§ ABOUT THIS EXERCISE
Verbatim transcription with images omitted: return the entries below in full.

Extracted data entries
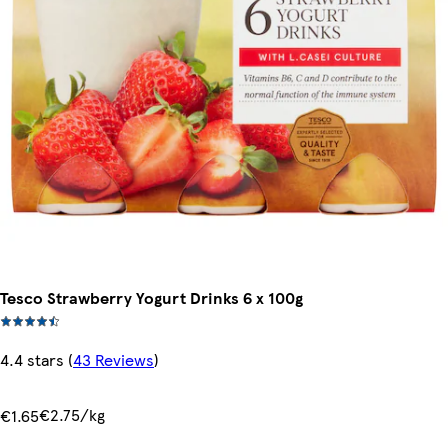
Tesco Strawberry Yogurt Drinks 6 x 100g
4.4 stars
(
43 Reviews
)
€2.75/kg
€1.65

§ RESPONSE TO THIS EXERCISE
Tesco Strawberry Yogurt Drinks 6 x 100g
4.4 stars
(
43 Reviews
)
€2.75/kg
€1.65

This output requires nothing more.